La cour d’appel déboute le salarié de sa demande, retenant que, si les dispositions de l’article L 1226-10 du Code du travail exigent que l’avis des représentants du personnel intervienne avant la proposition de reclassement, une telle exigence ne résulte, en l’absence de proposition de reclassement, ni de ce texte ni de l’article L 1226-12 du même Code, qui prévoit notamment les cas dans lesquels l’employeur est autorisé à procéder au licenciement pour inaptitude et impossibilité de reclassement d’un salarié. Dès lors, en l’absence de proposition de reclassement compatible avec l’absence de mobilité géographique du salarié, l’employeur n’était pas tenu, selon les juges du fond, de procéder à une consultation des représentants du personnel. Par suite, la tardiveté de leur consultation, puisqu’ils ont été consultés le jour de l’envoi de la lettre de rupture du contrat de travail, était sans incidence sur la régularité de la procédure de licenciement.
… n’exonère pas l’employeur de son obligation de consulter le CSE sur un possible reclassement
La Cour de cassation ne partage pas cette analyse et censure la décision des juges du fond. Pour elle, il appartient à l’employeur de consulter les représentants du personnel sur les possibilités de reclassement du salarié inapte avant d’engager la procédure de licenciement. Dès lors, la cour d’appel ne pouvait pas juger que le licenciement du salarié reposait sur une cause réelle et sérieuse alors qu’elle avait constaté que l’employeur ne les avait pas consultés avant d’engager la procédure de licenciement pour inaptitude et impossibilité de reclassement du salarié.
A noter :
Cette solution, rendue sous l’empire de l’article L 1226-10 du Code du travail dans sa rédaction issue de la loi Travail, n’est pas nouvelle et ne surprend pas. Elle s’inscrit dans la lignée de la jurisprudence constante de la Cour de cassation selon laquelle il appartient à l’employeur de consulter les représentants du personnel même en cas d’impossibilité de reclassement du salarié inapte (Cass. soc. 21-2-1990 n° 88-42.125 P : RJS 4/90 n° 284 ; Cass. soc. 30-9-2020 n° 19-16.488 F-PB : FRS 20/20 inf. 12 p. 21).
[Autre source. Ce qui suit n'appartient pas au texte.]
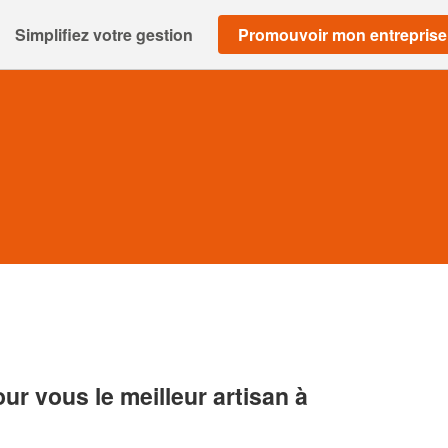
Simplifiez votre gestion
Promouvoir mon entreprise
r vous le meilleur artisan à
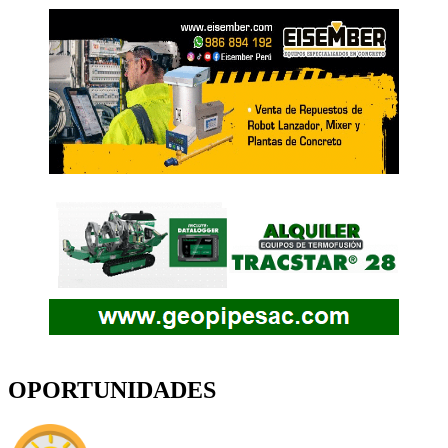
OPORTUNIDADES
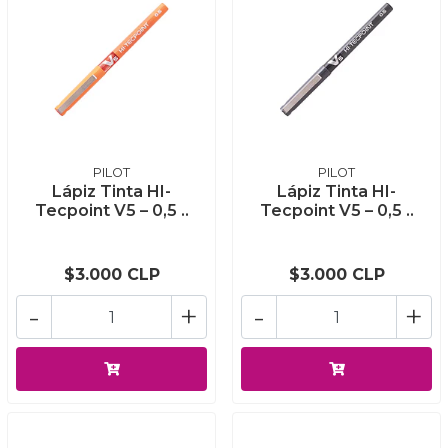
PILOT
PILOT
Lápiz Tinta HI-
Lápiz Tinta HI-
Tecpoint V5 – 0,5 ..
Tecpoint V5 – 0,5 ..
$3.000 CLP
$3.000 CLP
-
+
-
+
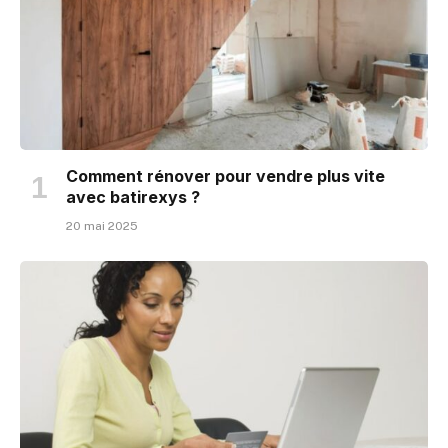
Comment rénover pour vendre plus vite
avec batirexys ?
20 mai 2025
On rappellera en effet que seule une dispense expresse de reclassement par le médecin du travail (Cass. soc. 8-6-2022 n° 20-22.500 FS-B : FRS 13/22 inf. 7 p. 14 ; Cass. soc. 7-2-2024 n° 22-12.967 FS-D : RJS 4/24 n° 202) ou l’absence de CSE justifiée par un procès-verbal de carence établi à l'issue du second tour de scrutin (Cass. soc. 19-2-2014 n° 12-23.577 F-D : RJS 5/14 n° 396 ; Cass. soc.11-5-2016 n°14-12.169 FS-PB : RJS 7/16 n° 504) peuvent permettre à l’employeur de s’affranchir de son obligation de consulter les représentants du personnel avant d’engager une procédure de licenciement pour inaptitude.